─── SOURCE DATA

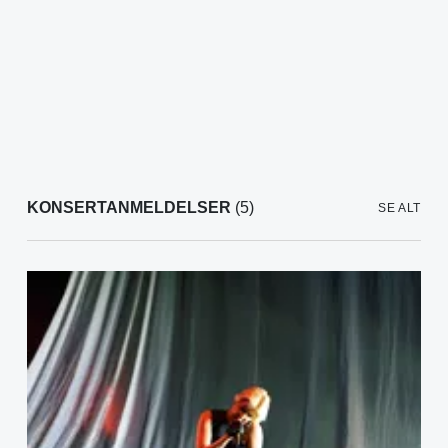
KONSERTANMELDELSER
(5)
SE ALT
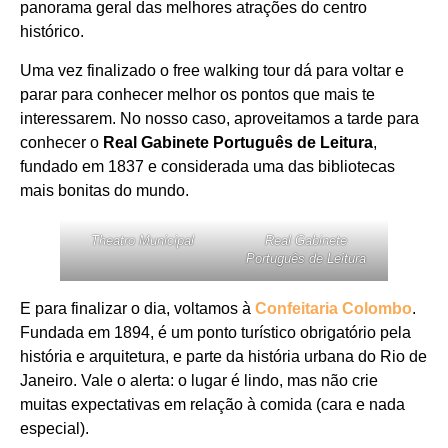
panorama geral das melhores atrações do centro
histórico.
Uma vez finalizado o free walking tour dá para voltar e
parar para conhecer melhor os pontos que mais te
interessarem. No nosso caso, aproveitamos a tarde para
conhecer o
Real Gabinete Português de Leitura
,
fundado em 1837 e considerada uma das bibliotecas
mais bonitas do mundo.
Theatro Municipal
Real Gabinete
Português de Leitura
E para finalizar o dia, voltamos à
Confeitaria Colombo
.
Fundada em 1894, é um ponto turístico obrigatório pela
história e arquitetura, e parte da história urbana do Rio de
Janeiro. Vale o alerta: o lugar é lindo, mas não crie
muitas expectativas em relação à comida (cara e nada
especial).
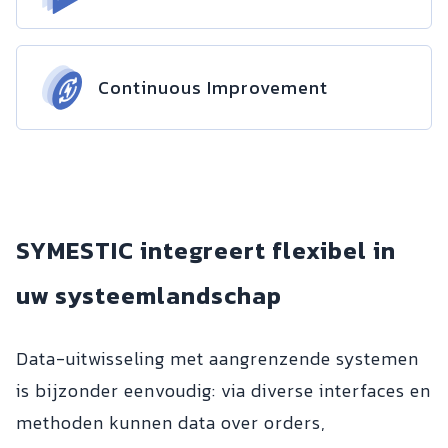
Continuous Improvement
SYMESTIC integreert flexibel in
uw systeemlandschap
Data-uitwisseling met aangrenzende systemen
is bijzonder eenvoudig: via diverse interfaces en
methoden kunnen data over orders,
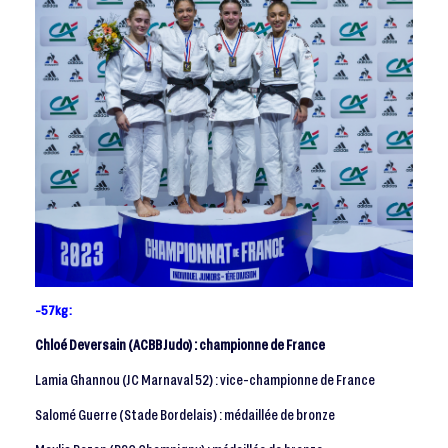
-57kg :
Chloé Deversain (ACBB Judo) : championne de France
Lamia Ghannou (JC Marnaval 52) : vice-championne de France
Salomé Guerre (Stade Bordelais) : médaillée de bronze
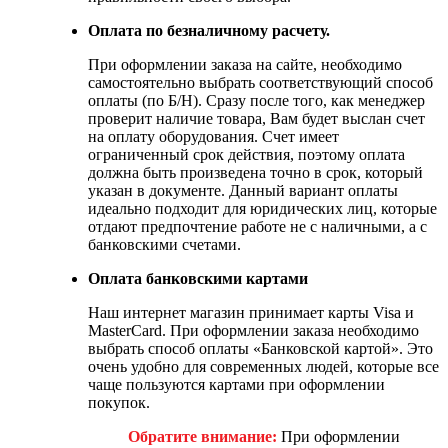
Оплата по безналичному расчету.
При оформлении заказа на сайте, необходимо
самостоятельно выбрать соответствующий способ
оплаты (по Б/Н). Сразу после того, как менеджер
проверит наличие товара, Вам будет выслан счет
на оплату оборудования. Счет имеет
ограниченный срок действия, поэтому оплата
должна быть произведена точно в срок, который
указан в документе. Данный вариант оплаты
идеально подходит для юридических лиц, которые
отдают предпочтение работе не с наличными, а с
банковскими счетами.
Оплата банковскими картами
Наш интернет магазин принимает карты Visa и
MasterCard. При оформлении заказа необходимо
выбрать способ оплаты «Банковской картой». Это
очень удобно для современных людей, которые все
чаще пользуются картами при оформлении
покупок.
Обратите внимание:
При оформлении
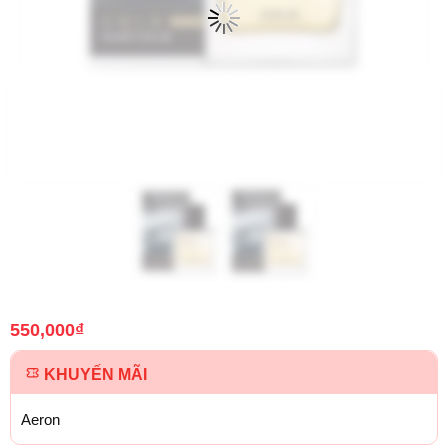
550,000
₫
KHUYẾN MÃI
Aeron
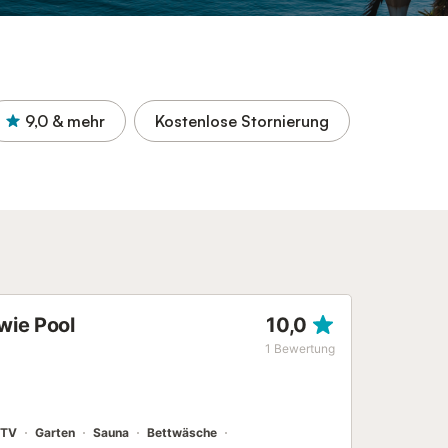
9,0
& mehr
Kostenlose Stornierung
wie Pool
10,0
1
Bewertung
TV
Garten
Sauna
Bettwäsche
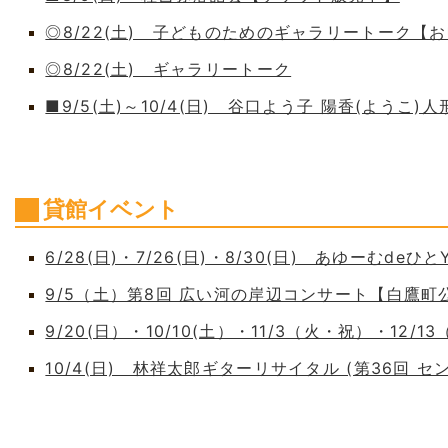
◎8/22(土) 子どものためのギャラリートーク【
◎8/22(土) ギャラリートーク
■9/5(土)～10/4(日) 谷口よう子 陽香(よう
貸館イベント
6/28(日)・7/26(日)・8/30(日) あゆーむdeひとY
9/5（土）第8回 広い河の岸辺コンサート【白鷹
9/20(日）・10/10(土）・11/3（火・祝）・12/1
10/4(日) 林祥太郎ギターリサイタル (第36回 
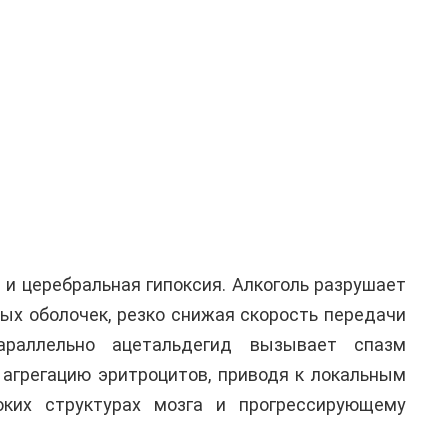
и церебральная гипоксия. Алкоголь разрушает
ых оболочек, резко снижая скорость передачи
араллельно ацетальдегид вызывает спазм
 агрегацию эритроцитов, приводя к локальным
оких структурах мозга и прогрессирующему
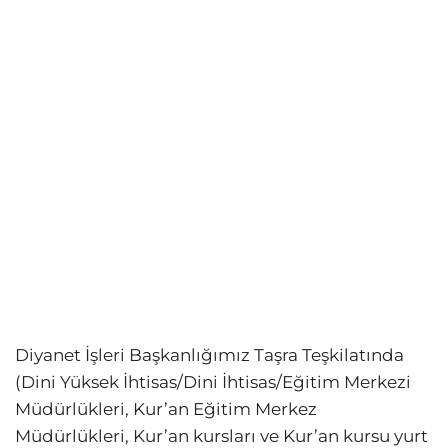
Diyanet İşleri Başkanlığımız Taşra Teşkilatında
(Dini Yüksek İhtisas/Dini İhtisas/Eğitim Merkezi
Müdürlükleri, Kur’an Eğitim Merkez
Müdürlükleri, Kur’an kursları ve Kur’an kursu yurt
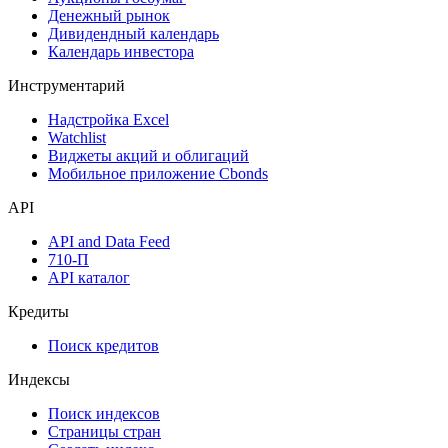
Денежный рынок
Дивидендный календарь
Календарь инвестора
Инструментарий
Надстройка Excel
Watchlist
Виджеты акций и облигаций
Мобильное приложение Cbonds
API
API and Data Feed
710-П
API каталог
Кредиты
Поиск кредитов
Индексы
Поиск индексов
Страницы стран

──────

▶ [EXERCISE REQUIREMENTS]: Look above for the line containing "panorama geral das". Output from there through the line containing "mais bonitas do mundo.", exactly and inclusively.

▶ [TASK RESULT]:
panorama geral das melhores atrações do centro
histórico.
Uma vez finalizado o free walking tour dá para voltar e
parar para conhecer melhor os pontos que mais te
interessarem. No nosso caso, aproveitamos a tarde para
conhecer o
Real Gabinete Português de Leitura
,
fundado em 1837 e considerada uma das bibliotecas
mais bonitas do mundo.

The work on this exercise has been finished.